New Delhi, April 5 (IANS) With India’s macro economic stability making it an attractive destination for foreign investments, the country requires a stable rupee to maintain the current substantial level of foreign inflows, according to a foreign expert.
“Now they realise that India has macro-economic stability… and what has attracted more money to India is basically a strengthening rupee. I maintained a year ago already that for India the most important is to have a stable currency,” Marc Faber, publisher of the Gloom Boom & Doom Report and Director of Marc Faber Ltd. told BTVi in an interview.
“There were some concerns about elections in India and about the cash scheme (demonetisation) that was launched last October-November.
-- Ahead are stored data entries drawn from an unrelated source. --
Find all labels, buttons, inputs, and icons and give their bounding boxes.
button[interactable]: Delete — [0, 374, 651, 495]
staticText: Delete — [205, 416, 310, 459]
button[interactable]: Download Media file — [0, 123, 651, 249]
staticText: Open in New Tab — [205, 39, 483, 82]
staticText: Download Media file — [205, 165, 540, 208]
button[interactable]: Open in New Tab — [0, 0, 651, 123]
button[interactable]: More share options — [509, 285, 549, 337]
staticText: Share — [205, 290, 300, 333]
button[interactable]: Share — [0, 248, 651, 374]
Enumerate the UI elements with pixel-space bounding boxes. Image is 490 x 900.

So, there were many reasons why people stayed out of India,” he said.
The Indian rupee has strengthened by almost 2.8 per cent in March 2017, breaching the 65-level. On Wednesday, it strengthened by 15 paise to 64.88 against US dollar from its previous close of 65.03 to a greenback.
In terms of investments, provisional figures from the stock exchanges showed that till last week, the foreign institutional investors (FIIs) purchased stocks worth Rs 7,226.29 crore during the week, while domestic institutional investors (DIIs) bought scrips worth Rs 4,245.98 crore.
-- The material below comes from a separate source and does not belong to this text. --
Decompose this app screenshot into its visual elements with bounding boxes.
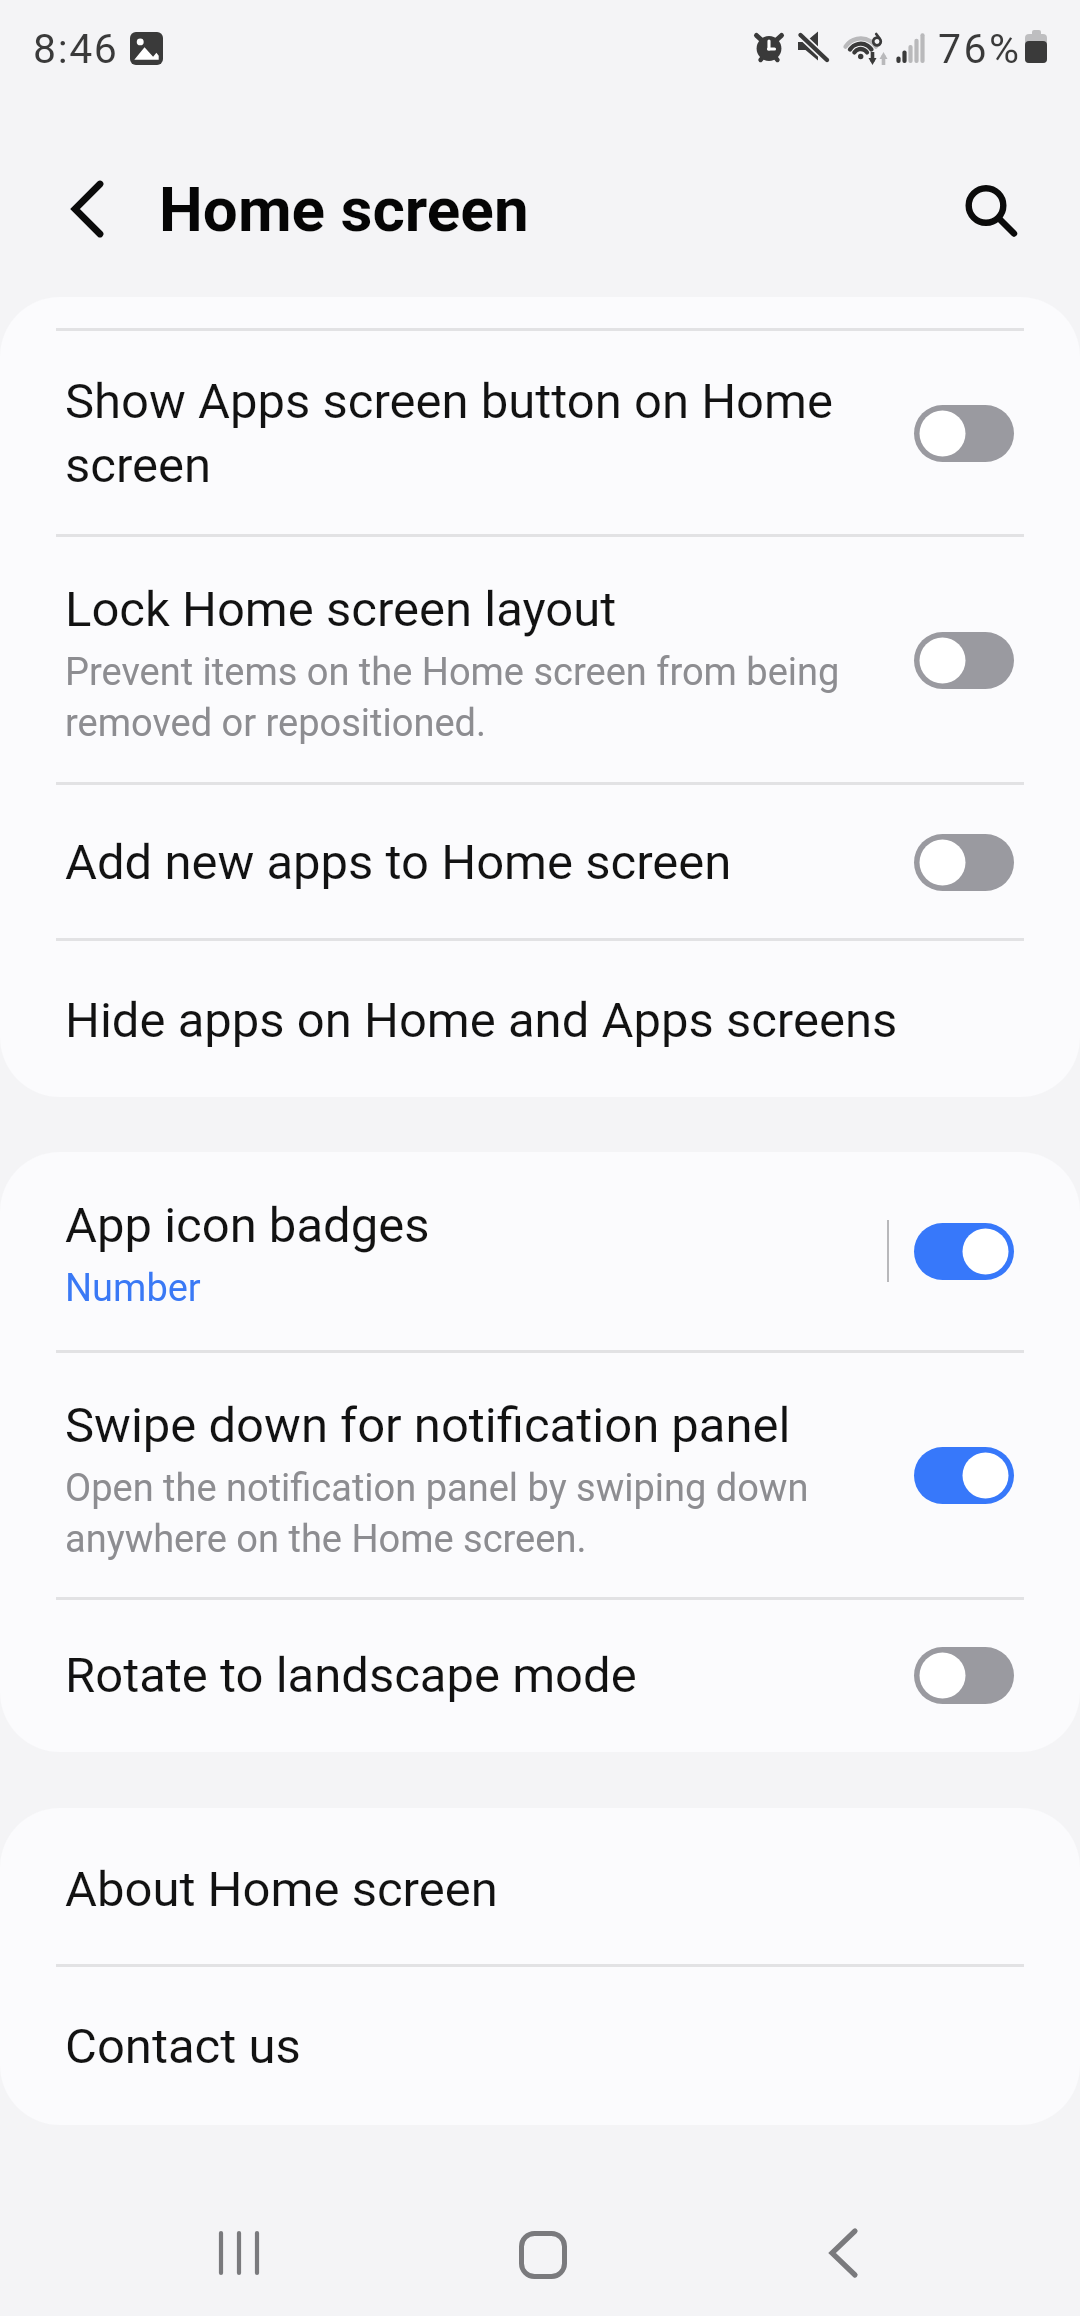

Faber maintained that the growth factor for most Asian countries, including India, is not exports but the domestic market.
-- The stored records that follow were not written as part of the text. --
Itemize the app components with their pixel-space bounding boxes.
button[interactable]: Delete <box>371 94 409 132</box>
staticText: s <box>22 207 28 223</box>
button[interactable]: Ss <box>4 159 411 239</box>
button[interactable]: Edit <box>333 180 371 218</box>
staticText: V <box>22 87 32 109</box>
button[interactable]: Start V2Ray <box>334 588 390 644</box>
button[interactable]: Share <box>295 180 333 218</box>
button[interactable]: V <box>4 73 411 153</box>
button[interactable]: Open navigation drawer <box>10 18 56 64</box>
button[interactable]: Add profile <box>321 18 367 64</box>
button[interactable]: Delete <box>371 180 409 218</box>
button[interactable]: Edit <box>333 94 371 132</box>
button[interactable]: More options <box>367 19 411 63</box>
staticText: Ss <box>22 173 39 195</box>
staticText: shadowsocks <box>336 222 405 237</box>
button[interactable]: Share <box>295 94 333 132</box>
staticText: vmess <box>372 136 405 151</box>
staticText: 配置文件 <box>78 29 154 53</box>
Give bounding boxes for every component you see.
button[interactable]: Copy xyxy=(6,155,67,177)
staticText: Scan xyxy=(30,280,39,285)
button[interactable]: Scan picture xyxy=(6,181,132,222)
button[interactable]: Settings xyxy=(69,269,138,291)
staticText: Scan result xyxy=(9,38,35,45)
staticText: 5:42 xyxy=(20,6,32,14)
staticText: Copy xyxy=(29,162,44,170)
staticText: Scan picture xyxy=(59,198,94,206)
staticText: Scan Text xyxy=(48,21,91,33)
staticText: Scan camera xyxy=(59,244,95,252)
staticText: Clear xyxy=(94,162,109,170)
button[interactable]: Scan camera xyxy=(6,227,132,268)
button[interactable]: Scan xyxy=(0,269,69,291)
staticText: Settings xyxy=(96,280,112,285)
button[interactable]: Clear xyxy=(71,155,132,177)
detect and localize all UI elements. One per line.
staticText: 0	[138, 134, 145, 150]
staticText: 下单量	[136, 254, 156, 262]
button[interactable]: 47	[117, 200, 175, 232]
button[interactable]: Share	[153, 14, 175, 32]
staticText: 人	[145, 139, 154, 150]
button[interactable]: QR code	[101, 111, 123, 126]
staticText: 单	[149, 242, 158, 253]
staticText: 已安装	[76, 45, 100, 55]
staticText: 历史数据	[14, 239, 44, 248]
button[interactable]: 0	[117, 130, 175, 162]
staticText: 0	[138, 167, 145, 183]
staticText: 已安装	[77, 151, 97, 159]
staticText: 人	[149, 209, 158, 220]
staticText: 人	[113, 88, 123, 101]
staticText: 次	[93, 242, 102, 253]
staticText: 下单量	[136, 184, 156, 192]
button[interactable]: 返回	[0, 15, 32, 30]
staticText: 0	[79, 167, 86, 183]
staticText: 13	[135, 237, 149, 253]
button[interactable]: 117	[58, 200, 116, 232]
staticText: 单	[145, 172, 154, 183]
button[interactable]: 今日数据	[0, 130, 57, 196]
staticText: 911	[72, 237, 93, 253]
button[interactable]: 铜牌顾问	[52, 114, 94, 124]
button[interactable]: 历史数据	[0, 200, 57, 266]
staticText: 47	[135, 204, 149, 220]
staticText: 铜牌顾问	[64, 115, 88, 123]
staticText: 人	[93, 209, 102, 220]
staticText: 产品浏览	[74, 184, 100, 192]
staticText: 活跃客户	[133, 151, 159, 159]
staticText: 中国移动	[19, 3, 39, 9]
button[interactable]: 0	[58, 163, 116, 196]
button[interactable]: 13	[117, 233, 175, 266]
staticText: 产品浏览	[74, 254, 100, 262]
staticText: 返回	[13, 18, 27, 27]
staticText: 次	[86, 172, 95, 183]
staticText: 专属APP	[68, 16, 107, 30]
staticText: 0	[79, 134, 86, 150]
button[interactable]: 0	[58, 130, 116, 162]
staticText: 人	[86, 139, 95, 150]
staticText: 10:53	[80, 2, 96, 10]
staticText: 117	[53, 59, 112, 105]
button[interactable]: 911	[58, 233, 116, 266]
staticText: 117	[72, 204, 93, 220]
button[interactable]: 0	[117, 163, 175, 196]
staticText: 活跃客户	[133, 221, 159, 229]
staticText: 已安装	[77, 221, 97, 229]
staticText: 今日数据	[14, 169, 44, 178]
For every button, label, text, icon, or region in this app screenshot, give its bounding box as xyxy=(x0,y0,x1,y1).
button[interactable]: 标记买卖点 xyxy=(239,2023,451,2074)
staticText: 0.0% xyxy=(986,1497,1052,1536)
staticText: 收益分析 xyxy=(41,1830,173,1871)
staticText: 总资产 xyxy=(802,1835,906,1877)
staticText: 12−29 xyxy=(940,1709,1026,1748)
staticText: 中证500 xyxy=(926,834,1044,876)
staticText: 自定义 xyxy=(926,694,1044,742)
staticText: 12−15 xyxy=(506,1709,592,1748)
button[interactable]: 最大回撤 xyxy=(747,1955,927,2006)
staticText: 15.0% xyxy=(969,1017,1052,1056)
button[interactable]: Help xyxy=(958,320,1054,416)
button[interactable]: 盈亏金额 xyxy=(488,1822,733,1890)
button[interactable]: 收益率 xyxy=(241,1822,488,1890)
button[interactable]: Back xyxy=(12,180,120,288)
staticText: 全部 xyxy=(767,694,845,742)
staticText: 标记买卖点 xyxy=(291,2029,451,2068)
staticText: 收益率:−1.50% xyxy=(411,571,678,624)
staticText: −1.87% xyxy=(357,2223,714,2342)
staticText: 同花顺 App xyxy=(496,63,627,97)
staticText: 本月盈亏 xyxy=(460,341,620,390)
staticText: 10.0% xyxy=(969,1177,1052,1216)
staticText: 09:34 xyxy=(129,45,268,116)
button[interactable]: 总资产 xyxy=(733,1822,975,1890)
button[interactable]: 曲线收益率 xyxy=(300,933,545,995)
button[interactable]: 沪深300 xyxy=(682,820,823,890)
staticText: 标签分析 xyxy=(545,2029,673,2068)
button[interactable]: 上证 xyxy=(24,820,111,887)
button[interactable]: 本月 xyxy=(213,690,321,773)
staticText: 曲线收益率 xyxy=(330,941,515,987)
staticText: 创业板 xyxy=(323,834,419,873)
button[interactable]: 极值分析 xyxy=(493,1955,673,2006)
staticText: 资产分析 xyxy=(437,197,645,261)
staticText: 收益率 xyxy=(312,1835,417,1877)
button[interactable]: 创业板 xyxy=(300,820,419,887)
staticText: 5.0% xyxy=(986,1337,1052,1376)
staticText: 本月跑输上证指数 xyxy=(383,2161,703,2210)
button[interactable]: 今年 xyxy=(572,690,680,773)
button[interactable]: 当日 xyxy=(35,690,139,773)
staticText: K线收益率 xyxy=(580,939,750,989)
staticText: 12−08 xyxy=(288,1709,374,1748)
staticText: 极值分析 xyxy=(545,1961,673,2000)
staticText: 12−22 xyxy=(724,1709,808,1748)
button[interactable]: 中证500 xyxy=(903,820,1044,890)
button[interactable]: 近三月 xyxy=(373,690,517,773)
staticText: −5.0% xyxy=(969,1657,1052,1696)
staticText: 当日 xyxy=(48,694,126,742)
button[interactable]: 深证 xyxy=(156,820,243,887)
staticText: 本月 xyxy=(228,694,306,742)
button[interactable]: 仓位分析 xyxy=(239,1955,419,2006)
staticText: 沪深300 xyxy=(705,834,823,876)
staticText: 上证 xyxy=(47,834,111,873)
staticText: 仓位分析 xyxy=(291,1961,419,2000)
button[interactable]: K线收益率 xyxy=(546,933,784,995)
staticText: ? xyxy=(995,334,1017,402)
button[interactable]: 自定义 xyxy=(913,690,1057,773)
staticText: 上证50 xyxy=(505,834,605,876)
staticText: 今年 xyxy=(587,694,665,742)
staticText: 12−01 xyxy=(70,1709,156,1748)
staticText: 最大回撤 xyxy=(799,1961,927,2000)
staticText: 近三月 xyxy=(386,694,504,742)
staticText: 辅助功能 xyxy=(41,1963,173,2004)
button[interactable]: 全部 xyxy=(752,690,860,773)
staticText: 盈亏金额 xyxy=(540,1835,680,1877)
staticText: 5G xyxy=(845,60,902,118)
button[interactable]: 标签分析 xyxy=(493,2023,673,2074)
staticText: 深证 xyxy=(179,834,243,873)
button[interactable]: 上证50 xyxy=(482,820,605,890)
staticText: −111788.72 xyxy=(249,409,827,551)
“For India, the export dependency is not that high. I think, in some sectors, India is very competitive and I think the big gross potential for the whole Asian region is no longer exports, but domestic growth,” Faber asserted.
“If we measure the Middle East to the Far East and Russia, including India, China, Indonesia we have 3.6 billion people. It should be possible for these 3.6 billion people to grow, specially given the low GDP per capita in most countries.”